YOUR GOAL
From the first line of the material below through the line containing "ff verleiht der", print every line exactly as it stands, but no pictures.

DATA SECTION
◇ ◇ ◇ ◇ ◇ ◇ ◇

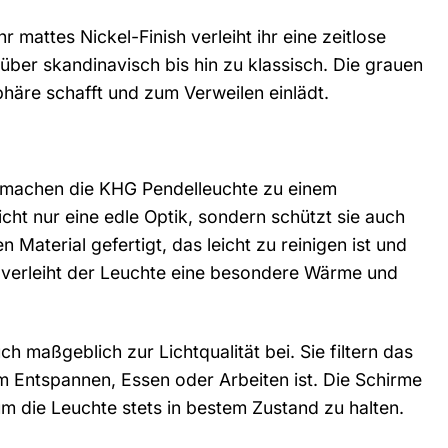
r mattes Nickel-Finish verleiht ihr eine zeitlose
 über skandinavisch bis hin zu klassisch. Die grauen
phäre schafft und zum Verweilen einlädt.
g machen die KHG Pendelleuchte zu einem
icht nur eine edle Optik, sondern schützt sie auch
Material gefertigt, das leicht zu reinigen ist und
ff verleiht der Leuchte eine besondere Wärme und
 maßgeblich zur Lichtqualität bei. Sie filtern das
m Entspannen, Essen oder Arbeiten ist. Die Schirme
m die Leuchte stets in bestem Zustand zu halten.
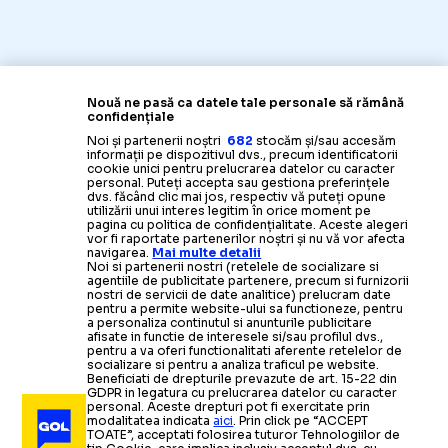
Nouă ne pasă ca datele tale personale să rămână
confidențiale
Noi și partenerii noștri
682
stocăm și/sau accesăm
informații pe dispozitivul dvs., precum identificatorii
cookie unici pentru prelucrarea datelor cu caracter
personal. Puteți accepta sau gestiona preferințele
dvs. făcând clic mai jos, respectiv vă puteți opune
utilizării unui interes legitim în orice moment pe
pagina cu politica de confidențialitate. Aceste alegeri
vor fi raportate partenerilor noștri și nu vă vor afecta
navigarea.
Mai multe detalii
Noi si partenerii nostri (retelele de socializare si
agentiile de publicitate partenere, precum si furnizorii
nostri de servicii de date analitice) prelucram date
pentru a permite website-ului sa functioneze, pentru
a personaliza continutul si anunturile publicitare
afisate in functie de interesele si/sau profilul dvs.,
pentru a va oferi functionalitati aferente retelelor de
socializare si pentru a analiza traficul pe website.
Beneficiati de drepturile prevazute de art. 15-22 din
GDPR in legatura cu prelucrarea datelor cu caracter
personal. Aceste drepturi pot fi exercitate prin
modalitatea indicata
aici
. Prin click pe “ACCEPT
TOATE”, acceptati folosirea tuturor Tehnologiilor de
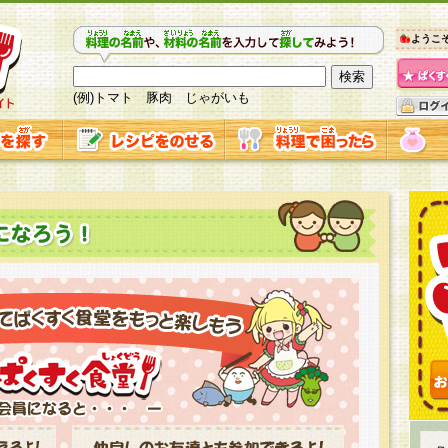
ようこ
(例)トマト 豚肉 じゃがいも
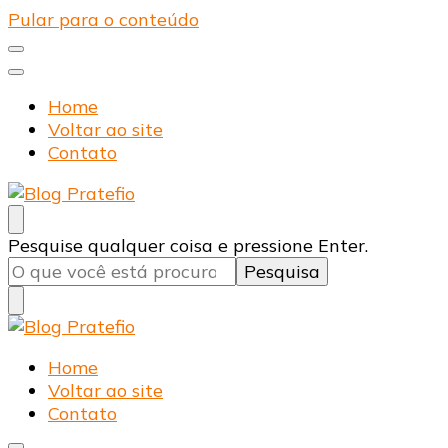
Pular para o conteúdo
Home
Voltar ao site
Contato
Blog Pratefio
Arames e Telas de Qualidade
Procurando
Pesquise qualquer coisa e pressione Enter.
algo?
Blog Pratefio
Arames e Telas de Qualidade
Home
Voltar ao site
Contato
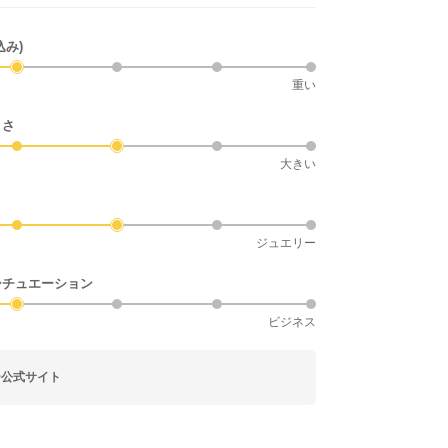
込み)
重い
きさ
大きい
ジュエリー
シチュエーション
ビジネス
ー公式サイト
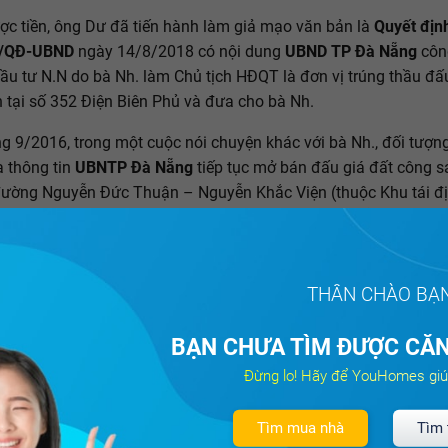
c tiền, ông Dư đã tiến hành làm giả mạo văn bản là
Quyết địn
8/QĐ-UBND
ngày 14/8/2018 có nội dung
UBND TP Đà Nẵng
côn
ầu tư N.N do bà Nh. làm Chủ tịch HĐQT là đơn vị trúng thầu đấ
 tại số 352 Điện Biên Phủ và đưa cho bà Nh.
g 9/2016, trong một cuộc nói chuyện khác với bà Nh., đối tượng
a thông tin
UBNTP Đà Nẵng
tiếp tục mở bán đấu giá đất công 
 đường Nguyễn Đức Thuận – Nguyễn Khắc Viện (thuộc Khu tái đ
m phường Bắc Mỹ An, quận Ngũ Hành Sơn, TP Đà Nẵng).
g này vẫn hứa hẹn đảm bảo sẽ giúp cho bà Nh. tiếp tục trúng th
 sản kể trên và bà Nh. đã tiếp tục đưa tiền 800 triệu đồng cho 
THÂN CHÀO BẠ
bà Nh. trúng đấu giá. Như vậy qua hai vụ việc, ông Dư đã lừa đảo
ồng của bà Nh. từ việc giả mạo văn bản của Nhà nước liên quan
BẠN CHƯA TÌM ĐƯỢC CĂN
 sản trên địa bàn. Sau đó, Nguyễn Dư đã làm văn bản photo gi
Đừng lo! Hãy để YouHomes giú
ịnh số 192/2017/QĐ-UBND ký ngày 14/7/2019 có nội dung côn
ầu tư N.N do bà Nh. làm Chủ tịch HĐQT đã trúng đấu giá lô đất 
Tìm mua nhà
Tìm 
guyễn Đức Thuận – Nguyễn Khắc Viện.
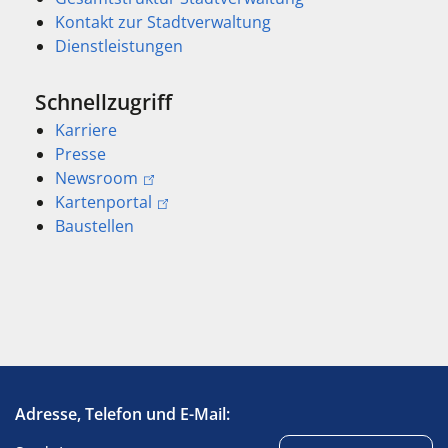
Kontakt zur Stadtverwaltung
Dienstleistungen
Schnellzugriff
Karriere
Presse
Newsroom
Kartenportal
Baustellen
Adresse, Telefon und E-Mail:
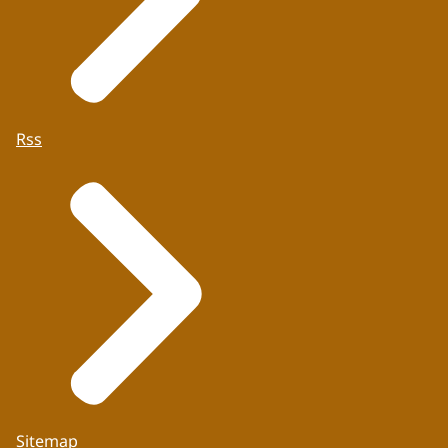
Rss
Sitemap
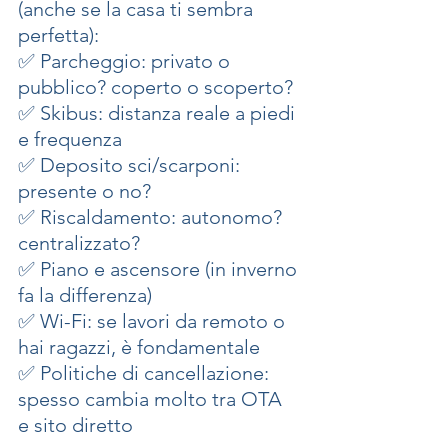
(anche se la casa ti sembra 
perfetta):
✅ Parcheggio: privato o 
pubblico? coperto o scoperto?
✅ Skibus: distanza reale a piedi 
e frequenza
✅ Deposito sci/scarponi: 
presente o no?
✅ Riscaldamento: autonomo? 
centralizzato?
✅ Piano e ascensore (in inverno 
fa la differenza)
✅ Wi-Fi: se lavori da remoto o 
hai ragazzi, è fondamentale
✅ Politiche di cancellazione: 
spesso cambia molto tra OTA 
e sito diretto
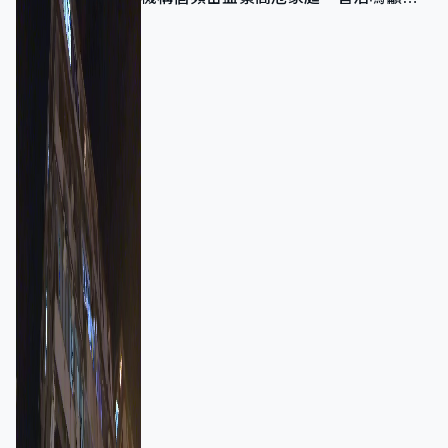
強跨部門協作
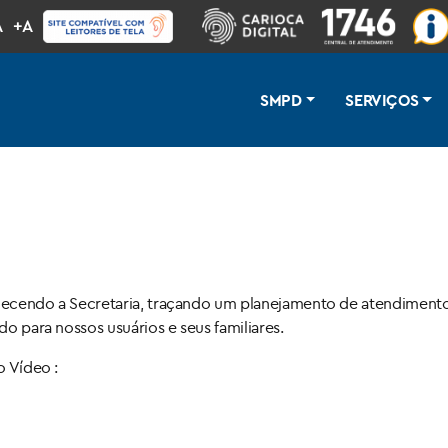
A
+A
SMPD
SERVIÇOS
ecendo a Secretaria, traçando um planejamento de atendimento
do para nossos usuários e seus familiares.
o Vídeo :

◇ ◇ ◇ ◇ ◇ ◇ ◇

RESPONSE TO THE EXERCISE
r mattes Nickel-Finish verleiht ihr eine zeitlose
 über skandinavisch bis hin zu klassisch. Die grauen
phäre schafft und zum Verweilen einlädt.
g machen die KHG Pendelleuchte zu einem
icht nur eine edle Optik, sondern schützt sie auch
Material gefertigt, das leicht zu reinigen ist und
ff verleiht der Leuchte eine besondere Wärme und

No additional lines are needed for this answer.